2.: Image filtering. Multitemporal speckle filtering [13] of the stacks (VV and VH) with the radiometrically calibrated SAR products. The yearly stacks were separated by polarization to keep them independent of one another. Also, this process required the prior removal of distorted images that otherwise would affect the averaging operations of the filter and the georeferencing. The product of this stage is a new stack with the VV and VH filtered bands from the last available date. The filtering was performed with the built-in Lee Sigma filter in SNAP 8.0 (based on the protocol in [40] with tool parameters: number of looks = 1, window size = 7 × 7, sigma = 0.9, target window size = 3 × 3).
3.: Masking. Masking the region of interest (ROI) of the study with a shapefile of the study area. As one last step, a VH/VV band is added, which is used during segmentation later.
4.: Feature extraction. Additional features calculated to feed to the classifiers: (a) edges, (b) intensity, (c) oversegmentation or superpixels, (d) texture.

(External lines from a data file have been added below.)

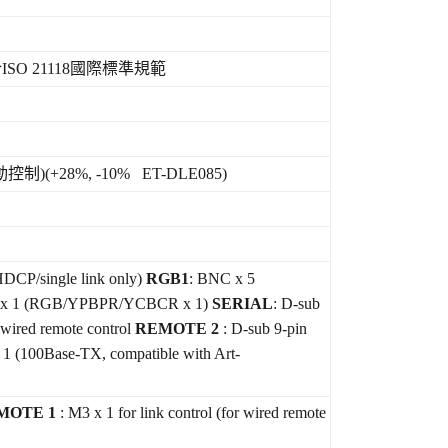
合
ISO 21118
國際標準規範
動控制
)(+28%, -10% ET-DLE085)
HDCP/single link only)
RGB1
: BNC x 5
e) x 1 (RGB/YPBPR/YCBCR x 1)
SERIAL
: D-sub
 wired remote control
REMOTE 2
: D-sub 9-pin
x 1 (100Base-TX, compatible with Art-
MOTE 1
: M3 x 1 for link control (for wired remote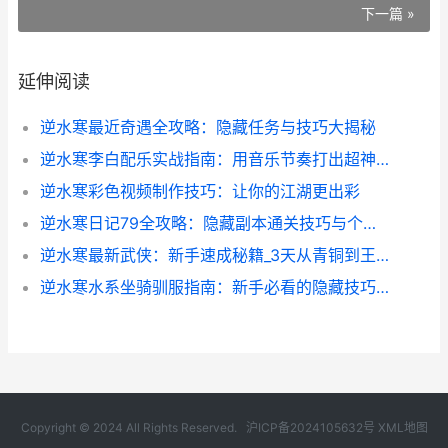
下一篇 »
延伸阅读
逆水寒最近奇遇全攻略：隐藏任务与技巧大揭秘
逆水寒李白配乐实战指南：用音乐节奏打出超神操作
逆水寒彩色视频制作技巧：让你的江湖更出彩
逆水寒日记79全攻略：隐藏副本通关技巧与个人心得分享
逆水寒最新武侠：新手速成秘籍_3天从青铜到王者
逆水寒水系坐骑驯服指南：新手必看的隐藏技巧与养成心得
Copyright © 2024 All Rights Reserved.
沪ICP备2024105632号
XML地图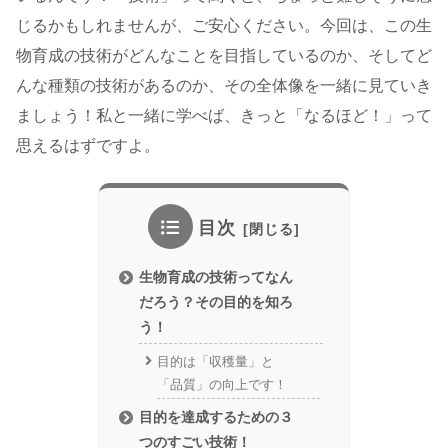
じるかもしれませんが、ご安心ください。今回は、この生
物育成の技術がどんなことを目指しているのか、そしてど
んな種類の技術があるのか、その全体像を一緒に見ていき
ましょう！私と一緒に学べば、きっと「なるほど！」って
思えるはずですよ。
目次
生物育成の技術ってなん
だろう？その目的を知ろ
う！
目的は「収穫量」と
「品質」の向上です！
目的を達成するための３
つのすごい技術！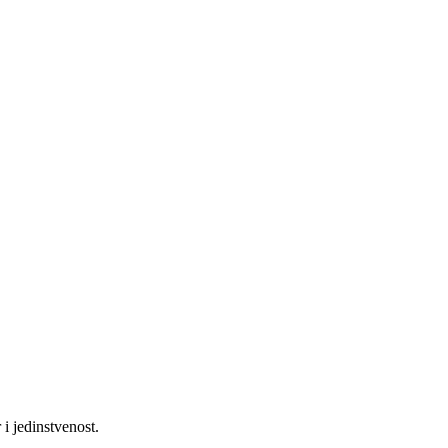
 i jedinstvenost.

3.2.2. Optical Data Workflow

The optical data were preprocessed using the tutorial for Sentinel-2 Cloud Masking from the Earth Engine Community contributors team using the Google Earth Engine API in Python based on [41]. This tutorial uses the s2cloudless collection to identify clouds, while shadows are located at the cloud projection intersection where there is low reflectance of near-infrared pixels from a Sentinel-2 collection.

Their proposed algorithm was originally set to use data from the BOA collection (Level-2A); however, this collection did not have images of the study site for this work’s entire timeframe of interest. Therefore, the collection was changed so that the masked Sentinel-2 products in this work corresponded to the TOA collection (Level-1C). However, it must be taken into account that for the calculation of the vegetation indices in case of an algorithm of change detection with analysis of the time series of images, or in general for the purpose of directly comparing two multispectral images, the BOA products should be used. Table 3 shows the set of parameters used during cloud removal.

The algorithm removes the computed clouds and their shadows for the products within the specified data period. Then, the resulting product is the combination of valid pixels across the time frame. The minimum pixel value across dates was used to fill the new image for this study, a choice that removed saturated pixels and satellite preprocessing errors that gave high intensities and could result in segmentation errors. Yet, after this procedure, the final Sentinel-2 products still had missing pixels because some regions of the study site were never free of clouds/cloud shadows.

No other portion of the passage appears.